I have a use case where the order of items in the construction of a tuple type is non-deterministic.
To test I currently do:

  const tuple = expectTypeOf<TupleType>();
  tuple.toMatchTypeOf<[any, any, any]>(); // has length 3
  tuple.items.exclude<A | B>().toEqualTypeOf<C>(); // one of the items is C
  tuple.items.exclude<A | C>().toEqualTypeOf<B>(); // one of the items is B
  tuple.items.exclude<B | C>().toEqualTypeOf<A>(); // one of the items is A

But this only works when tuple items are indeed not union types. There is no way to test if one of the items type is a certain union type.
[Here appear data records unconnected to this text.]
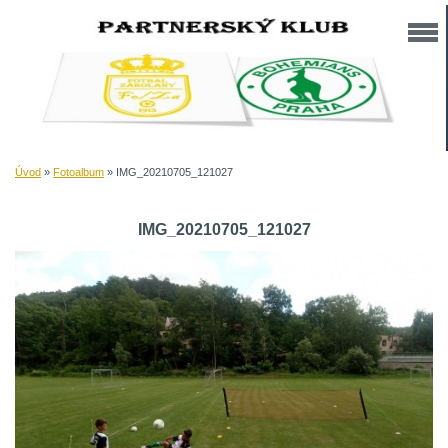
Úvod
»
Fotoalbum
»
IMG_20210705_121027
IMG_20210705_121027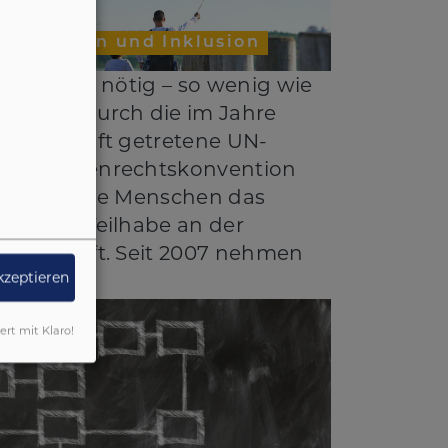
ntegration und Inklusion
So viel wie nötig – so wenig wie
öglich“ Durch die im Jahre
008 in Kraft getretene UN-
ehindertenrechtskonvention
rhalten alle Menschen das
echt auf Teilhabe an der
esellschaft. Seit 2007 nehmen
akzeptieren
iert mit Klaro!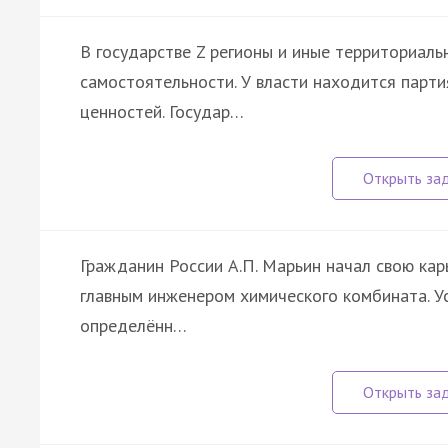
В государстве Z регионы и иные территориал
самостоятельности. У власти находится парт
ценностей. Государ…
Гражданин России А.П. Марьин начал свою кар
главным инженером химического комбината. У
определённ…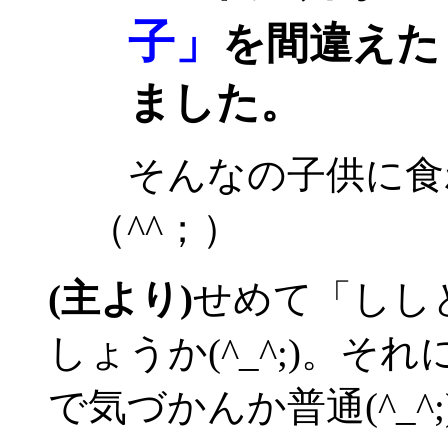
子」
を間違えた
ました。
そんなの子供に食
（^^；）
(主より)
せめて「しし
しょうか(^_^;)。
で気づかんか普通(^_^;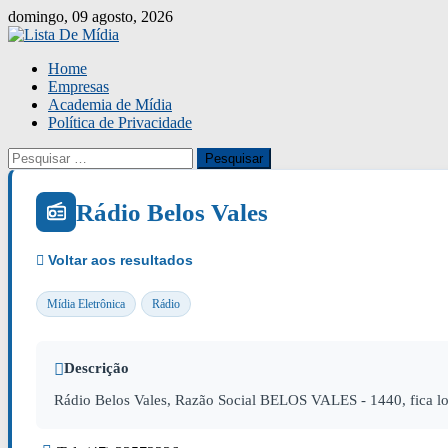
Skip
domingo, 09 agosto, 2026
to
content
Home
Empresas
Academia de Mídia
Política de Privacidade
Pesquisar
por:
Rádio Belos Vales
Mídia Eletrônica
Rádio
Descrição
Rádio Belos Vales, Razão Social BELOS VALES - 1440, fica l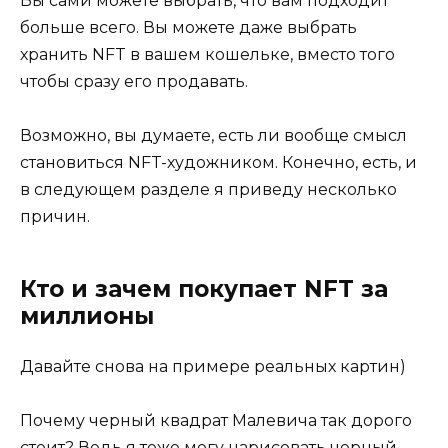
Вы сами можете выбрать, что вам подходит
больше всего. Вы можете даже выбрать
хранить NFT в вашем кошельке, вместо того
чтобы сразу его продавать.
Возможно, вы думаете, есть ли вообще смысл
становиться NFT-художником. Конечно, есть, и
в следующем разделе я приведу несколько
причин.
Кто и зачем покупает NFT за
миллионы
Давайте снова на примере реальных картин)
Почему черный квадрат Малевича так дорого
стоит? Ведь я тоже могу нарисовать черный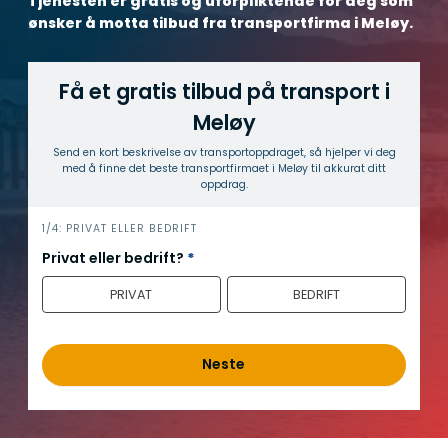
Tjenesten er gratis og uforpliktende for deg som
ønsker å motta tilbud fra transportfirma i Meløy.
Få et gratis tilbud på transport i
Meløy
Send en kort beskrivelse av transport­oppdraget, så hjelper vi deg
med å finne det beste transport­firmaet i Meløy til akkurat ditt
oppdrag.
h
1/4: PRIVAT ELLER BEDRIFT
e
Privat eller bedrift?
*
r
PRIVAT
BEDRIFT
o
Neste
I propose a .toEqualUnorderedTypeOf:

  expectTypeOf<TestType>().toEqualUnorderedTypeOf<[A, B, A]>();
  /* any of these would pass, and fail otherwise
   * [A, B, A]
   * [B, A, A]
   * [A, A, B]
   */

Other matchers/combinators along this line are

• .toContainTypeOf // passes if at least one item has equal type
• .toContainItemsTypeOf // passes if tuple items is a superset of provided tuple
• .excludeItem // returns tuple with items of equal type removed, or fail if not found
• .excludeItems // returns tuple minus (in set sense) the provided tuple, or fail if can't

[mmkal]

These seems a little niche and probably complex to implement - could you say more about the use case? Maybe there's a way it could be made deterministic, it seems a bit strange for types to be non-deterministic.

[gomain]

There is this trick to implement transforming union types to tuples of constituents:

// must condition on T
type Contra<T> = T extends infer I ? (arg: I) => void : never;

// must wrap in tuple
type InferContra<F> = [F] extends [(arg: infer T) => void] ? T : never;

/*
 * Which one is picked is nondeteriminstic.
 * Recall that "a" | "b" == "b" | "a".
 */
type PickOne<T> = InferContra<InferContra<<Contra<<Contra<T>>>>;

type _Union2Tuple<ACC extends any[], T> = PickOne<T> extends infer U
  ? Exclude<T, U> extends never
    ? [T, ...ACC]
    : _Union2Tuple<[U, ...ACC], Exclude<T, U>>
  : never;

type Union2Tuple<T> = _Union2Tuple<[], T>;

/*
 * Because the order of constructing the tuple type is nondeterministic,
 * we can not assert with a tuple type. We can assert the length of the tuple
 * by _matching_ with tuples such as `[any, any]` to assert a length of 2.
 * Then exclude all but except one type from the tuple items type in all
 * combinations.
 */
{
  const tuple = expectTypeOf<Union2Tuple<"a" | 1>>();
  tuple.toMatchTypeOf<[any, any]>();
  tuple.items.exclude<"a">().toEqualTypeOf<1>();
  tuple.items.exclude<1>().toEqualTypeOf<"a">();
}

[gomain]

@mmkal I'm willing to hack on how one would be implemented. Names are open for bike-shedding.

[mmkal]

@gomain this is an old issue, but v0.20.0 added a UnionToTuple type for some internal stuff. And you are right, I have observed the ordering of the tuple does seem to be non-deterministic. I assumed it would just be unstable between typescript versions, but it can change between times you hover on a type in the IDE.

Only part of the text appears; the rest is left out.